DATA LISTING.
================================
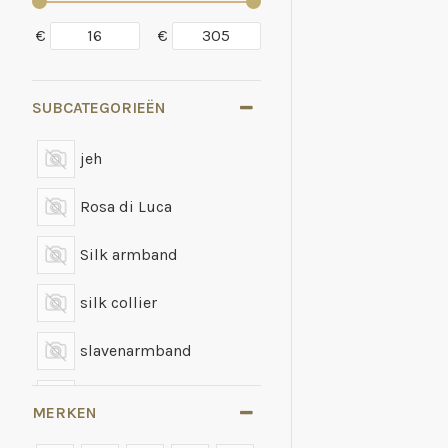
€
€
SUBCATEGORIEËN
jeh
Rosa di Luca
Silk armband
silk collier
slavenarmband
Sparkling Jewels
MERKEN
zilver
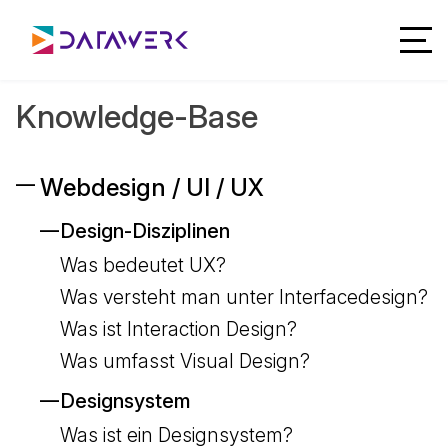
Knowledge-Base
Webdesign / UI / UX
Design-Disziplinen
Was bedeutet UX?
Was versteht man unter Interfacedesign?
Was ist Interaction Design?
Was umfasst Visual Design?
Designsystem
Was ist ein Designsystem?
================================
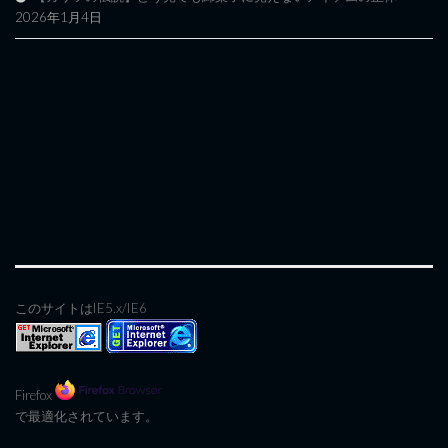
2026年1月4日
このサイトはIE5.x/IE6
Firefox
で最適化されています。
================================
ASSIGNMENT. Pick every line containing the word "Designsystem" out of the material, and copy those lines.

ANSWER.
Designsystem
Was ist ein Designsystem?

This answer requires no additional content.